Task prompt: Search the records for the string "applications", then copy each line where it appears.

Records to process:
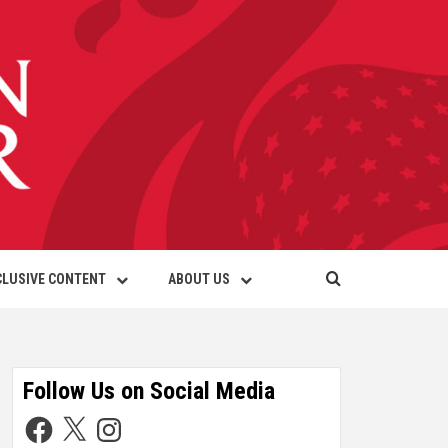
CLUSIVE CONTENT
ABOUT US
Follow Us on Social Media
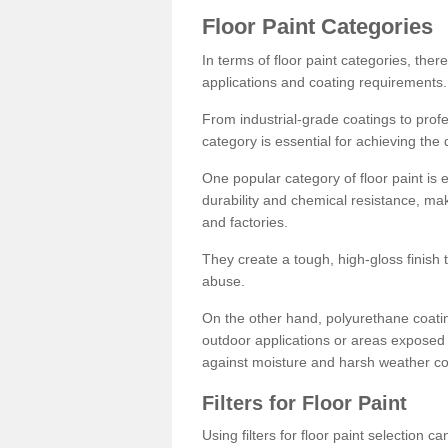
Floor Paint Categories
In terms of floor paint categories, there
applications and coating requirements.
From industrial-grade coatings to profes
category is essential for achieving the 
One popular category of floor paint is 
durability and chemical resistance, ma
and factories.
They create a tough, high-gloss finish 
abuse.
On the other hand, polyurethane coatin
outdoor applications or areas exposed 
against moisture and harsh weather co
Filters for Floor Paint
Using filters for floor paint selection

Result of the exercise:
applications and coating requirements.
outdoor applications or areas exposed 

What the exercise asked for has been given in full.